Published online by Cambridge University Press: 04 August 2010
Current disaffection with Sartre in French philosophical circles is almost total. Certain rare voices in the Structuralist and Post-Structuralist movements have taken up his defence, but these have generally been drowned in the cacophony of polemical criticism to which Sartre's views have been subjected. The aggression may well be considered a form of self-defence; the global rejection of Sartre is a necessary but transitional stage in the assessment of a major thinker. Indeed, the insistent repudiation of his influence by his successors can only be interpreted as a form of intellectual dénégation.

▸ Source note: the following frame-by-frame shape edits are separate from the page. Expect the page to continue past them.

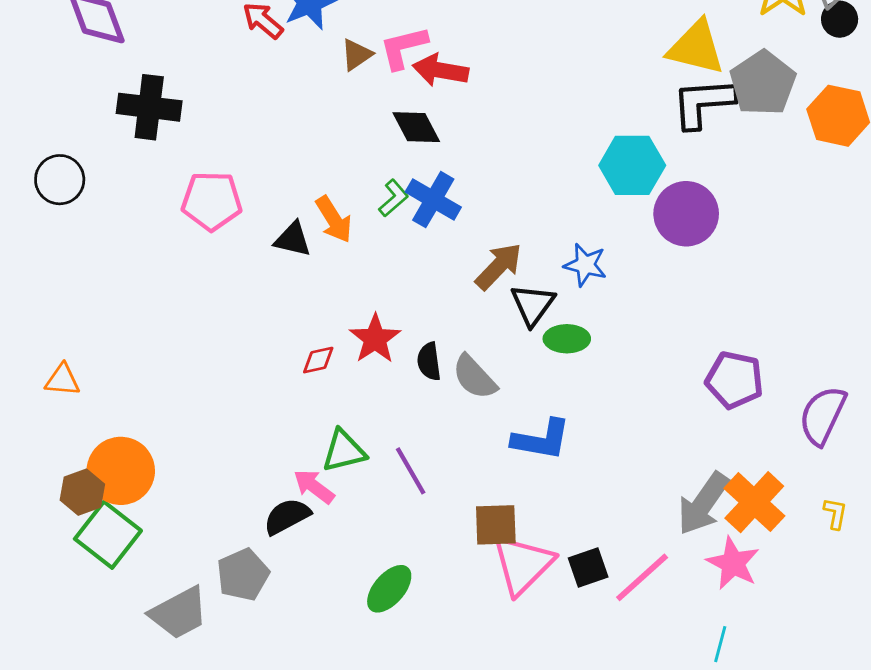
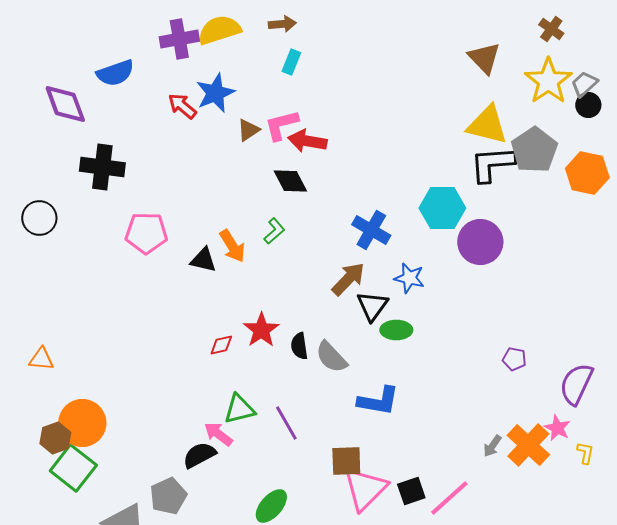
blue cross: (433, 200) -> (371, 230), moved
purple pentagon: (734, 380) -> (514, 359), size x0.6
gray arrow: (703, 504) -> (492, 446), size x0.5
pink star: (733, 563) -> (557, 428), moved, size x0.7

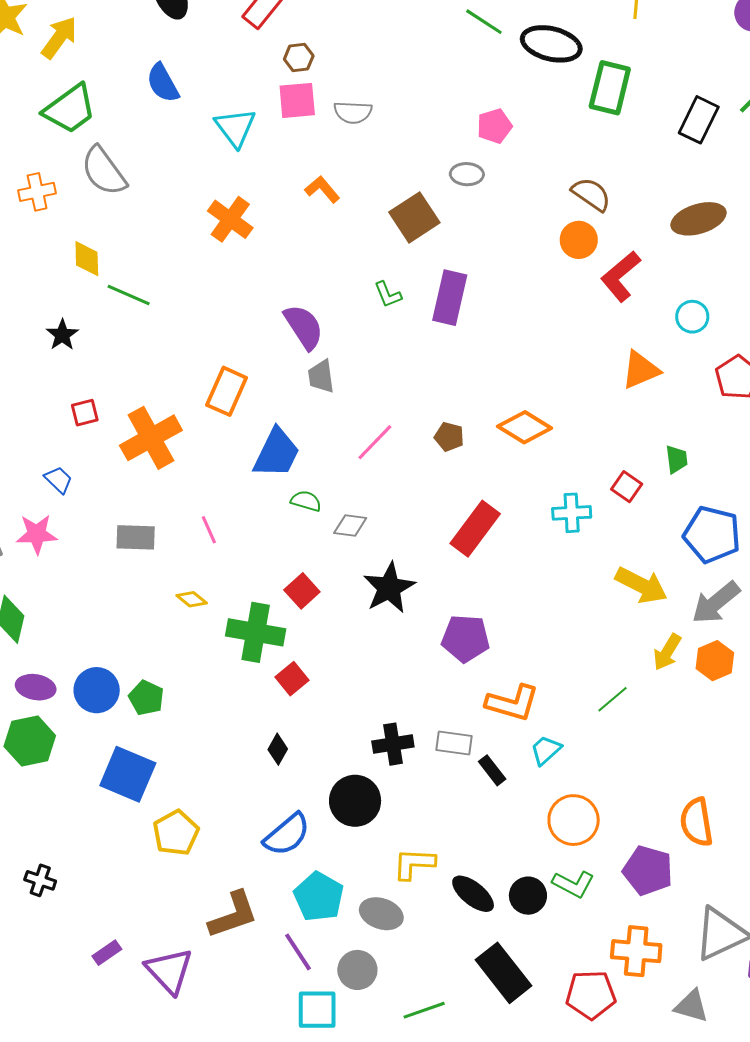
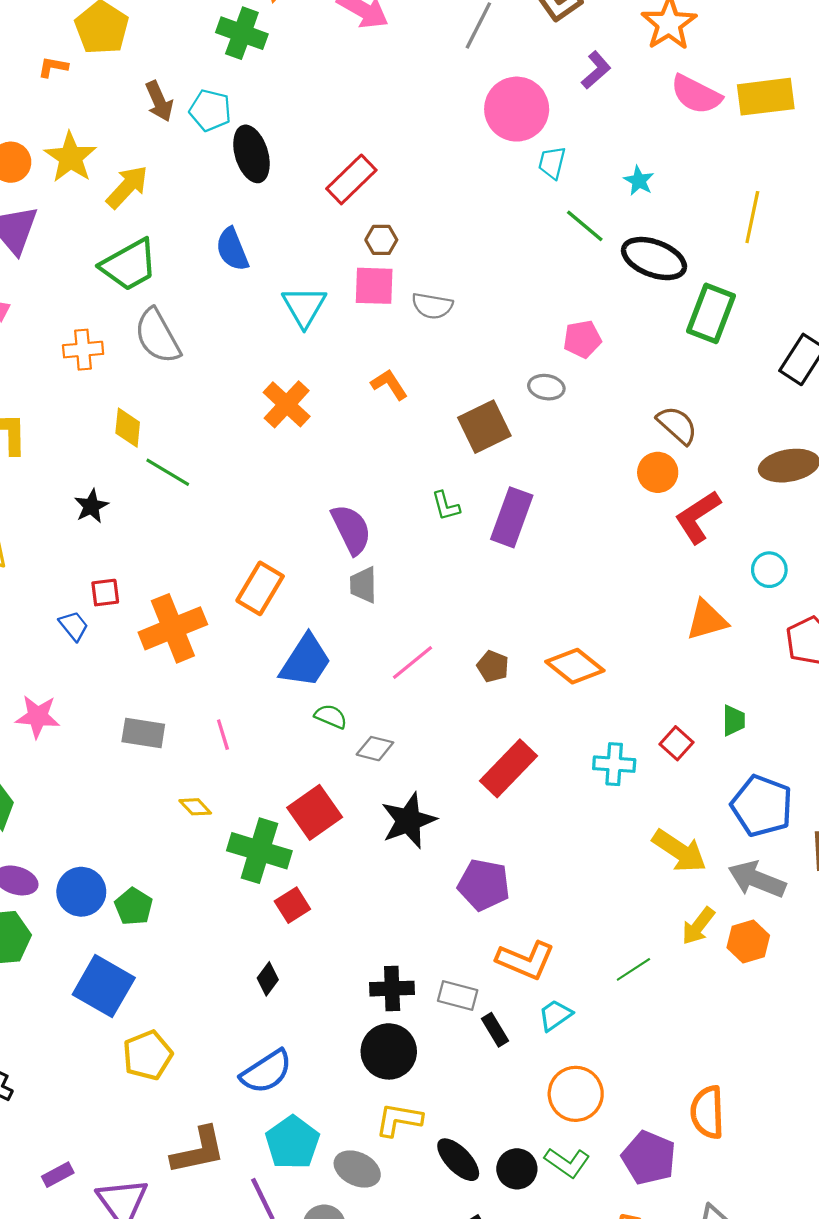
blue trapezoid: (59, 480) -> (74, 626), moved
red square: (302, 591) -> (315, 812), size x1.4
gray arrow: (716, 603) -> (757, 879), turned 54
black circle: (355, 801) -> (389, 1051), moved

The preceding analyses of Sartre's ideas should have made clear the sense in which he is a precursor and indeed a founder of certain contemporary philosophical tenets, tenets which are perhaps in danger of becoming the current idées reçues rather than contestatory scandals subverting doxa and ideology. The decentred subject, the ‘death of man’, the paradoxes of qui perd gagne and of ‘différance’, the rejection of Hegelian dialectics and the recognition of the impossibility of ultimate synthesis – such notions are more commonly associated with Lacan, Lévi-Strauss, Foucault, Derrida and Lyotard than with Sartre, but a close reading of La Transcendance de l'Ego, L'Etre et le Néant, Saint Genet, Critique de la raison dialectique and L'Idiot de la famille in particular, shows them to have been, at least in part, of Sartre's making. Sartre may be cursorily dismissed at present for his ‘humanism’, and derided for translating the Heideggerian Dasein as la réalité humaine.